# ford 4000 front spindles update



## sieg (Oct 8, 2012)

well I installed the new right front spindle drove it all over for a week then picked up half a bucket of gravel turned right and broke the new spindle. this time the upper shaft snapped at the elbow. I rebuilt all bearing and seals. spindle was chinese. could my steering be out of adjustment and be causing this. I have had this tractor over a year and loaded plenty of dirt and gravel before with no problems. I inspected left spindle it looks fine. I am at a loss. checking on warranty on spindle today then ordering parts any help would be great thanks


----------



## Big_T (Dec 1, 2011)

You would think the Chinese could match Ford's metallurgy standards that are 50+ years old. If you cannot get a warranty replacement, I would try to find one manufactured in the US. Probably at your CNH dealer ($$$$).

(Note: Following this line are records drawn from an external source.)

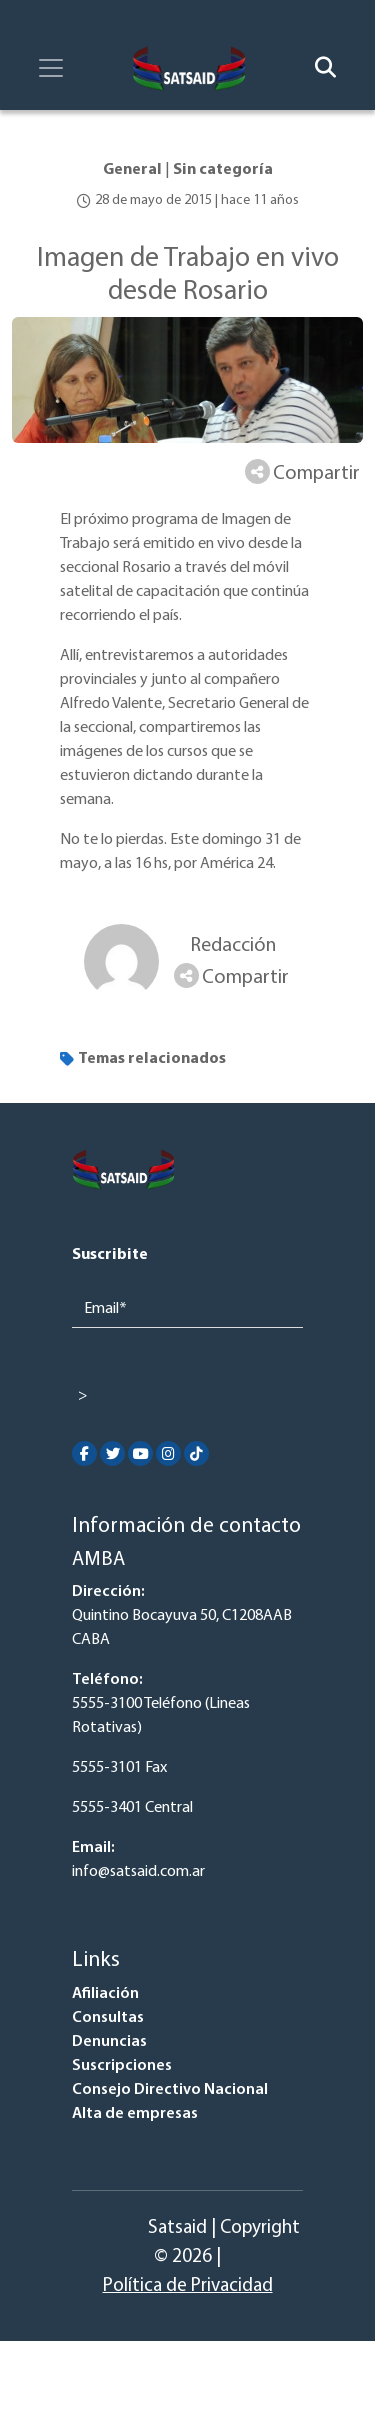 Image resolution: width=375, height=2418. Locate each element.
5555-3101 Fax (119, 1768)
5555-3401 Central (132, 1808)
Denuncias (109, 2042)
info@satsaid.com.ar (138, 1872)
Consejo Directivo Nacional (170, 2090)
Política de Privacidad (188, 2286)
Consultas (108, 2018)
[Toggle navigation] (51, 68)
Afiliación (105, 1994)
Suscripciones (122, 2066)
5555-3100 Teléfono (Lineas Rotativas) (161, 1716)
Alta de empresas (135, 2114) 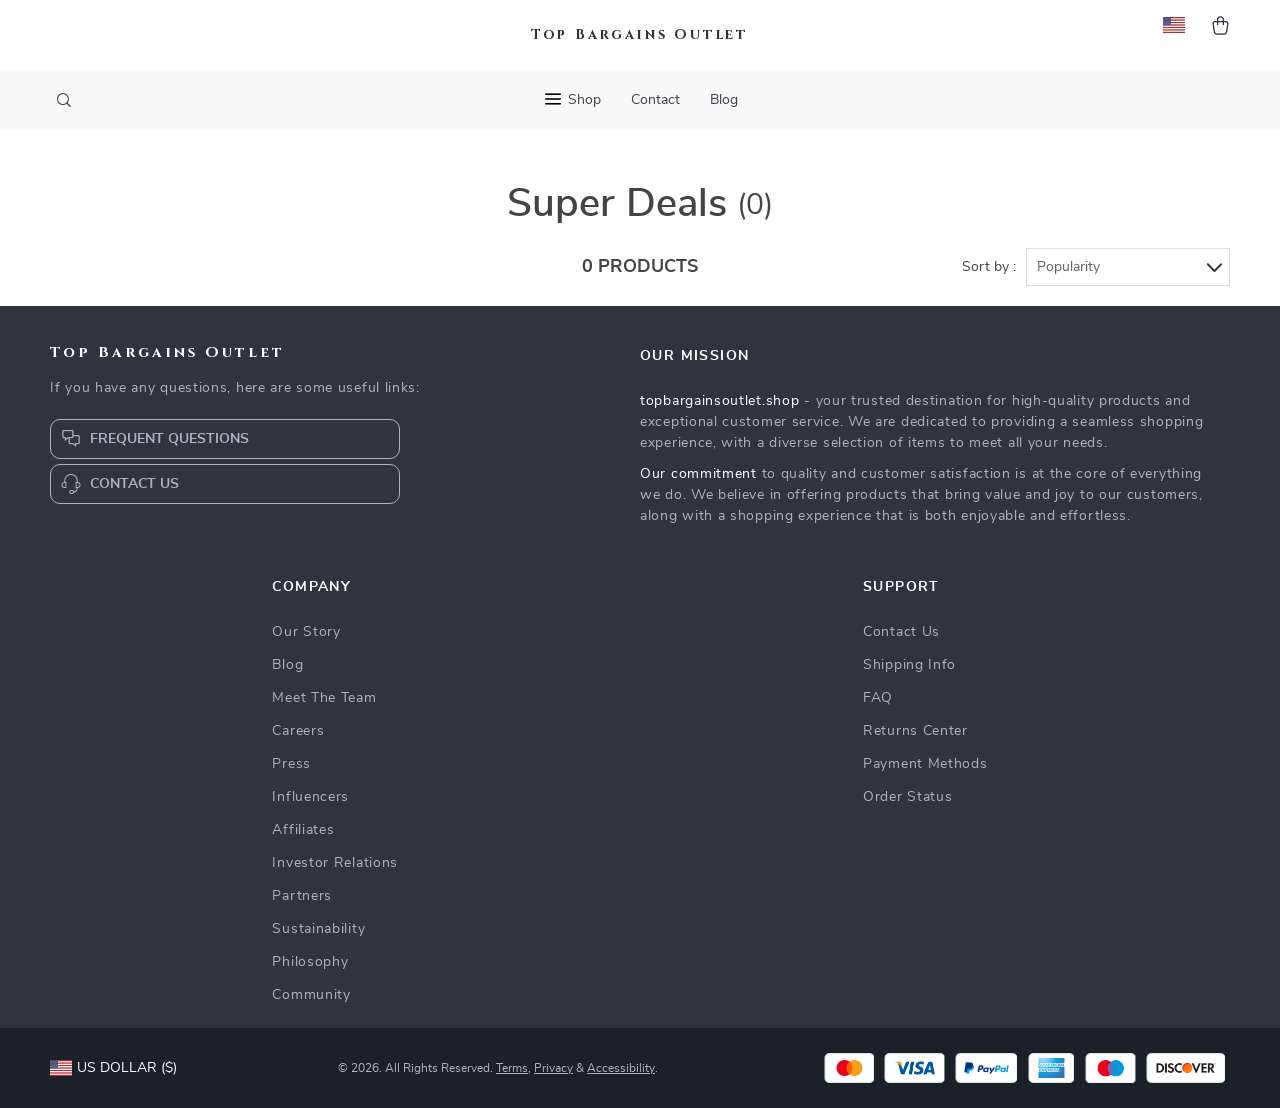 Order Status (907, 797)
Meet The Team (324, 698)
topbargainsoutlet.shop (719, 401)
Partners (302, 896)
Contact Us (901, 632)
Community (311, 995)
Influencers (310, 797)
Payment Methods (925, 764)
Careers (298, 731)
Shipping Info (909, 665)
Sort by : (989, 267)
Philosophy (310, 962)
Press (291, 764)
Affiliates (303, 830)
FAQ (878, 698)
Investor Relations (335, 863)
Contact (655, 100)
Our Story (306, 632)
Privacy (553, 1068)
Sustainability (318, 929)
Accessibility (621, 1068)
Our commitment (698, 474)
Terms (512, 1068)
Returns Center (915, 731)
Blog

You do have truck tires on the front end, and probably have the rims reversed to keep the tires from rubbing. Lots of guys do this with loaders, but it is a higher stress situation.


----------



## sieg (Oct 8, 2012)

here is a pic opinions??


----------



## sieg (Oct 8, 2012)

tractor express warrantied the part got it yesterday this one says made in USA. maybe my comment of chinese junk was taken seriously


----------



## stickerpicker (Sep 16, 2003)

Dang I'd hate to have that happen roading on a 2 lane highway and meet another vehicle at that time. Glad you found some good safe parts.


----------



## sieg (Oct 8, 2012)

stickerpicker said:


> Dang I'd hate to have that happen roading on a 2 lane highway and meet another vehicle at that time. Glad you found some good safe parts.


I had drove it 40 minutes on back roads right before it happened it felt fine


----------